#### Task details:
Could each entry below be written out exactly, with every picture dropped?

________________

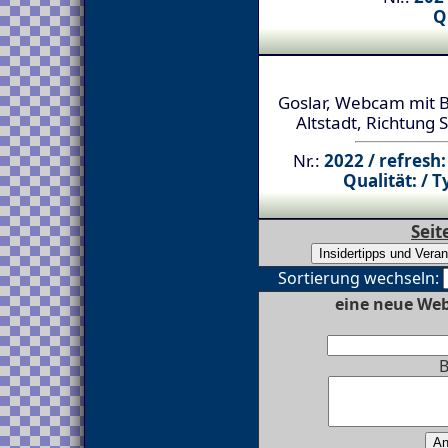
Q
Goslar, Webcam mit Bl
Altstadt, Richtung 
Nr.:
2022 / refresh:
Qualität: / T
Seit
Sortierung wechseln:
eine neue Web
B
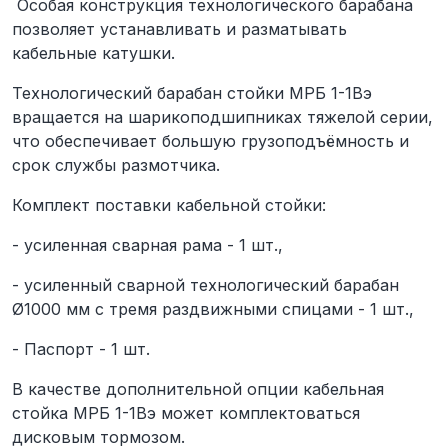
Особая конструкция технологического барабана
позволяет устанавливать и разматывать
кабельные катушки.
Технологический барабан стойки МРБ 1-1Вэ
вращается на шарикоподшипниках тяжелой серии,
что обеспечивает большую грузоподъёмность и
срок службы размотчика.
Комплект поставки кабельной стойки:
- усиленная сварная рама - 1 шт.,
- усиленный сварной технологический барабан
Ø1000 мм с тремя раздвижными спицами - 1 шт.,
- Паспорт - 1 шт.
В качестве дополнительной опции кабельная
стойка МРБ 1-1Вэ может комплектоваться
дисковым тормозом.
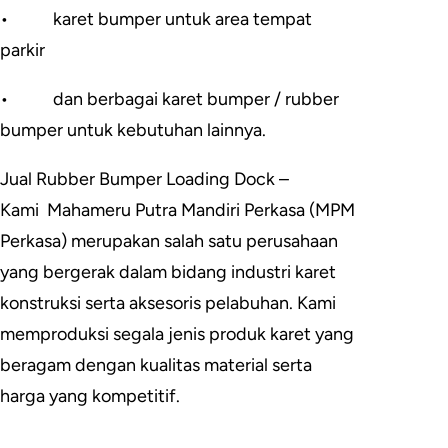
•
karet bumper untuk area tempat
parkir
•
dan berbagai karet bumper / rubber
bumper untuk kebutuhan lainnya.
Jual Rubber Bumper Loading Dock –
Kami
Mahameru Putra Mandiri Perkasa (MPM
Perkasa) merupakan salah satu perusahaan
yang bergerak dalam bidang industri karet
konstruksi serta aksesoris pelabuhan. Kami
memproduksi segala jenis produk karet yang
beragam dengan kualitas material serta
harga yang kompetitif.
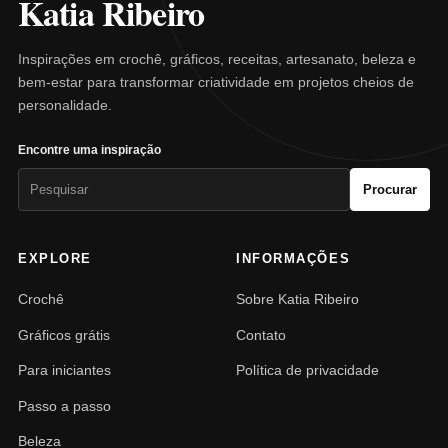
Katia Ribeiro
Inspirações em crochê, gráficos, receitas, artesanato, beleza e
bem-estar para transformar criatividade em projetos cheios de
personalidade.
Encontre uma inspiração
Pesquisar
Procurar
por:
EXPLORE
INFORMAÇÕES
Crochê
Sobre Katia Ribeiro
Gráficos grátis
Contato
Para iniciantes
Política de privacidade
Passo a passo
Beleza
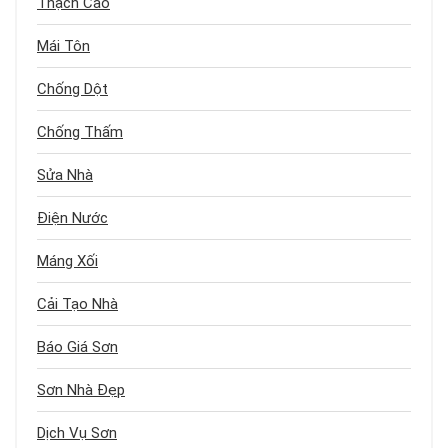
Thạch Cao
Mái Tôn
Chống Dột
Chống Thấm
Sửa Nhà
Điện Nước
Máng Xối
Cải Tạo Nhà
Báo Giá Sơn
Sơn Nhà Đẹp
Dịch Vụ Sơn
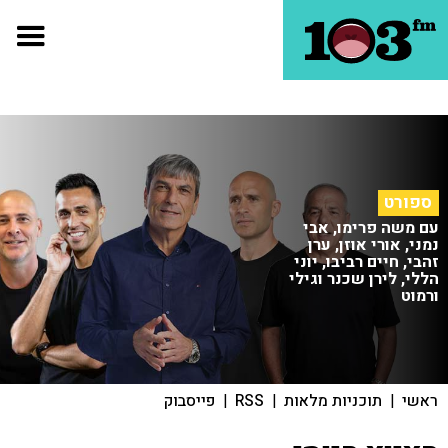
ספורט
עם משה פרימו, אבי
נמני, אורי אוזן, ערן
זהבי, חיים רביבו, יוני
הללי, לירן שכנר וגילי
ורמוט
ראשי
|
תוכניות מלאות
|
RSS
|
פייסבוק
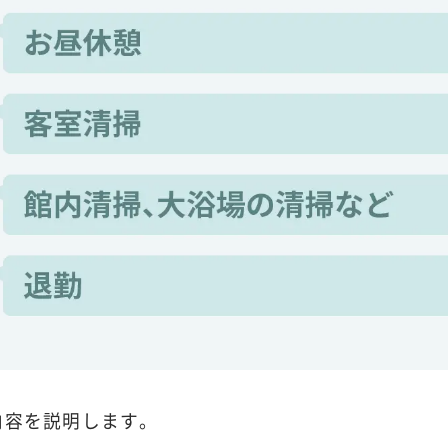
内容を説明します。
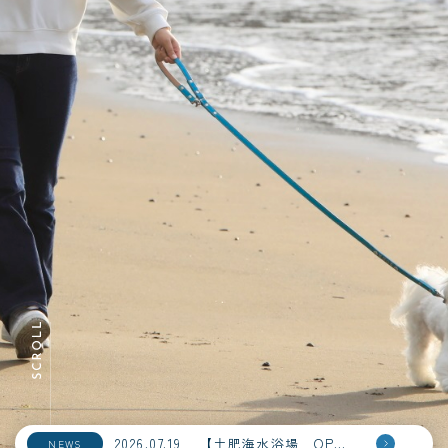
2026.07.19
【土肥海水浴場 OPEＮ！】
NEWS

________________

#### Written answer:
Q
Goslar, Webcam mit Bl
Altstadt, Richtung 
Nr.:
2022 / refresh:
Qualität: / T
Seit
Sortierung wechseln:
eine neue Web
B
Особая конструкция технологического барабана
позволяет устанавливать и разматывать
кабельные катушки.
Технологический барабан стойки МРБ 1-1Вэ
вращается на шарикоподшипниках тяжелой серии,
что обеспечивает большую грузоподъёмность и
срок службы размотчика.
Комплект поставки кабельной стойки:
- усиленная сварная рама - 1 шт.,
- усиленный сварной технологический барабан
Ø1000 мм с тремя раздвижными спицами - 1 шт.,
- Паспорт - 1 шт.
В качестве дополнительной опции кабельная
стойка МРБ 1-1Вэ может комплектоваться
дисковым тормозом.
•
karet bumper untuk area tempat
parkir
•
dan berbagai karet bumper / rubber
bumper untuk kebutuhan lainnya.
Jual Rubber Bumper Loading Dock –
Kami
Mahameru Putra Mandiri Perkasa (MPM
Perkasa) merupakan salah satu perusahaan
yang bergerak dalam bidang industri karet
konstruksi serta aksesoris pelabuhan. Kami
memproduksi segala jenis produk karet yang
beragam dengan kualitas material serta
harga yang kompetitif.
Katia Ribeiro
Inspirações em crochê, gráficos, receitas, artesanato, beleza e
bem-estar para transformar criatividade em projetos cheios de
personalidade.
Encontre uma inspiração
Pesquisar
Procurar
por:
EXPLORE
INFORMAÇÕES
Crochê
Sobre Katia Ribeiro
Gráficos grátis
Contato
Para iniciantes
Política de privacidade
Passo a passo
Beleza
Thạch Cao
Mái Tôn
Chống Dột
Chống Thấm
Sửa Nhà
Điện Nước
Máng Xối
Cải Tạo Nhà
Báo Giá Sơn
Sơn Nhà Đẹp
Dịch Vụ Sơn
ספורט
עם משה פרימו, אבי
נמני, אורי אוזן, ערן
זהבי, חיים רביבו, יוני
הללי, לירן שכנר וגילי
ורמוט
ראשי
|
תוכניות מלאות
|
RSS
|
פייסבוק
内容を説明します。
2026.07.19
【土肥海水浴場 OPEＮ！】
NEWS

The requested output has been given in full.